Processing of Claims
Although insurance companies exist to help customers and process claims, claims assessment can be difficult. Agents need to review multiple policies and go through each detail in order to determine the amount the customer will get for their claim. This can be tedious. AI can assist with this task.
Machine learning tools are able to quickly determine the details of a claim and predict the costs. They can analyze historical data, images, and sensors. The results of the AI can be verified by an insurer who will then settle the claim. Both the customer and the insurer will benefit from the result.
Can AI be used to improve the customer’s experience in the insurance industry?
The widespread adoption of technology in the industry often reflects its benefits to the sector. Sometimes, the benefits are not obvious to the customer. This is not the case for AI in the insurance industry, which has clear benefits for customers.
AI-assisted risk assessments can be used by insurers to better tailor plans so customers only pay for what they need. This can reduce human error and increase the likelihood that customers receive plans that are tailored to their needs. It can increase the customer service options for insurers and simplify the claims approval process. Customers get what they want.
Future of AI in insurance
AI is a new frontier for the insurance industry. Companies are already exploring ways to integrate it into their daily operations, in anticipation of technological advancements.
Breen stated that it was the very beginning of AI. For repetitive, menial tasks, we put computer on it… but we are a long way from being a computer underwriter. At this point, we’re just augmenting human beings.
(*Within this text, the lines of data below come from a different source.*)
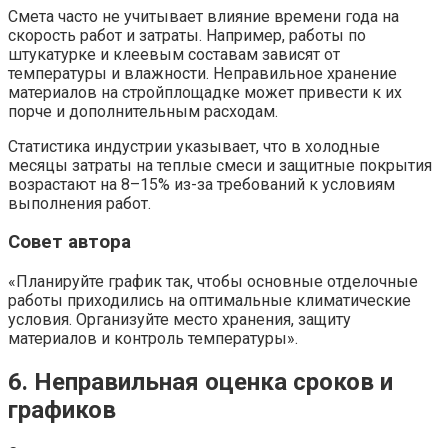
Смета часто не учитывает влияние времени года на
скорость работ и затраты. Например, работы по
штукатурке и клеевым составам зависят от
температуры и влажности. Неправильное хранение
материалов на стройплощадке может привести к их
порче и дополнительным расходам.
Статистика индустрии указывает, что в холодные
месяцы затраты на теплые смеси и защитные покрытия
возрастают на 8–15% из-за требований к условиям
выполнения работ.
Совет автора
«Планируйте график так, чтобы основные отделочные
работы приходились на оптимальные климатические
условия. Организуйте место хранения, защиту
материалов и контроль температуры».
6. Неправильная оценка сроков и
графиков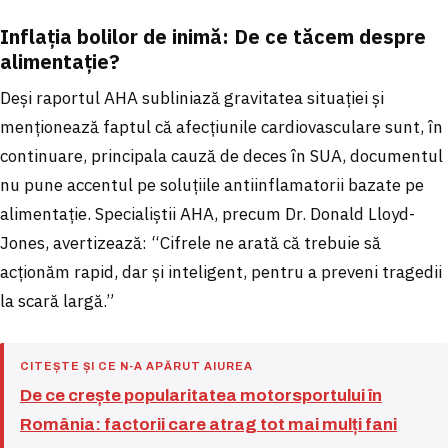
Inflația bolilor de inimă: De ce tăcem despre
alimentație?
Deși raportul AHA subliniază gravitatea situației și
menționează faptul că afecțiunile cardiovasculare sunt, în
continuare, principala cauză de deces în SUA, documentul
nu pune accentul pe soluțiile antiinflamatorii bazate pe
alimentație. Specialiștii AHA, precum Dr. Donald Lloyd-
Jones, avertizează: “Cifrele ne arată că trebuie să
acționăm rapid, dar și inteligent, pentru a preveni tragedii
la scară largă.”
CITEȘTE ȘI CE N-A APĂRUT AIUREA
De ce crește popularitatea motorsportului în
România: factorii care atrag tot mai mulți fani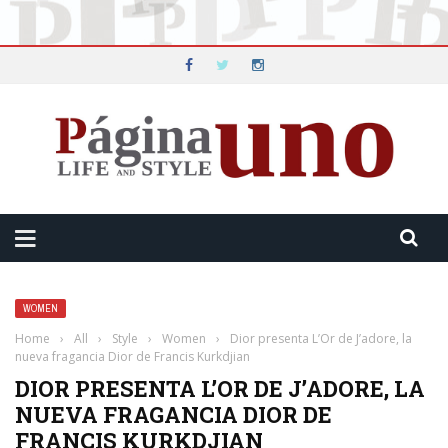
WOMEN
Home
›
All
›
Style
›
Women
›
Dior presenta L’Or de J’adore, la
nueva fragancia Dior de Francis Kurkdjian
DIOR PRESENTA L’OR DE J’ADORE, LA
NUEVA FRAGANCIA DIOR DE
FRANCIS KURKDJIAN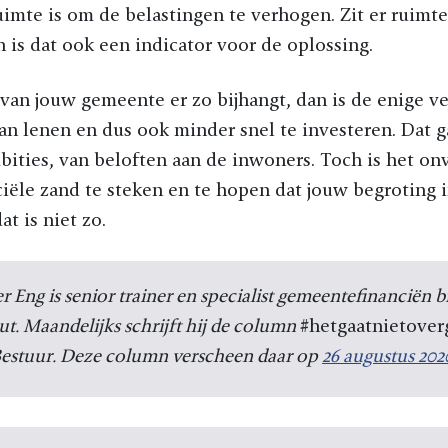
imte is om de belastingen te verhogen. Zit er ruimte
 is dat ook een indicator voor de oplossing.
 van jouw gemeente er zo bijhangt, dan is de enige v
n lenen en dus ook minder snel te investeren. Dat g
bities, van beloften aan de inwoners. Toch is het o
ciële zand te steken en te hopen dat jouw begroting
at is niet zo.
r Eng is senior trainer en specialist gemeentefinanciën bi
uut. Maandelijks schrijft hij de column
#hetgaatnietover
estuur. Deze column verscheen daar op
26 augustus 202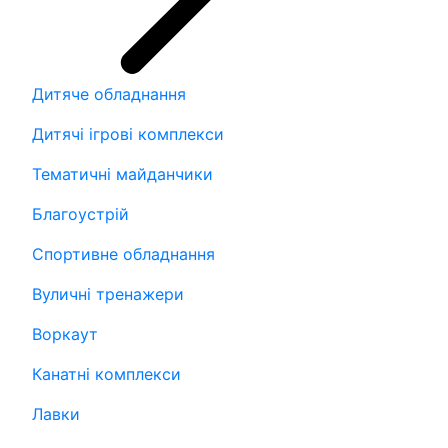
Дитяче обладнання
Дитячі ігрові комплекси
Тематичні майданчики
Благоустрій
Спортивне обладнання
Вуличні тренажери
Воркаут
Канатні комплекси
Лавки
He said that this is still a significant shift in the industry. Argo Group underwriters are now able to manage portfolios rather than reviewing every submission. Breen stated that machine learning algorithms handle the more predictable claims. The human underwriter, however, is responsible for fine-tuning the process and intervening in cases that require higher-order decision-making.
Porges believes there is more opportunity to streamline the underwriting process. As machine learning becomes more mainstream in the insurance industry, Porges expects that there will be fewer applications that a human underwriter must handle.
Porges stated that technology and machine-learning can eliminate a lot [of human underwriting]. “The percentage of insurance applications that need human touch will drop dramatically, possibly 80% to 90% and even to the single digits,” Porges said.
Although AI adoption is still in its infancy, it has already had a profound impact on the landscape.
He stated that companies can be prepared and remain competitive by assessing the impact of machine-learning on their businesses by prototyping their algorithms. A machine learning algorithm can be used to analyze a single case on its own. In many cases, it is cheaper than a standalone analysis tool.